(Stored data entries)
Segment Open

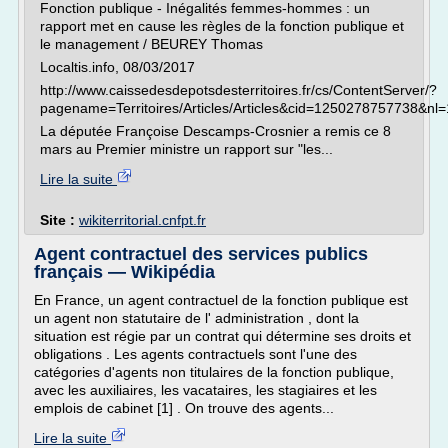
Fonction publique - Inégalités femmes-hommes : un
rapport met en cause les règles de la fonction publique et
le management / BEUREY Thomas
Localtis.info, 08/03/2017
http://www.caissedesdepotsdesterritoires.fr/cs/ContentServer/?
pagename=Territoires/Articles/Articles&cid=1250278757738&nl=
La députée Françoise Descamps-Crosnier a remis ce 8
mars au Premier ministre un rapport sur "les...
Lire la suite
Site :
wikiterritorial.cnfpt.fr
Agent contractuel des services publics
français — Wikipédia
En France, un agent contractuel de la fonction publique est
un agent non statutaire de l' administration , dont la
situation est régie par un contrat qui détermine ses droits et
obligations . Les agents contractuels sont l'une des
catégories d'agents non titulaires de la fonction publique,
avec les auxiliaires, les vacataires, les stagiaires et les
emplois de cabinet [1] . On trouve des agents...
Lire la suite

Segment Closed

(Brief): Select and copy each line from the data that includes the word "rapport".

(Solution below):
rapport met en cause les règles de la fonction publique et
mars au Premier ministre un rapport sur "les...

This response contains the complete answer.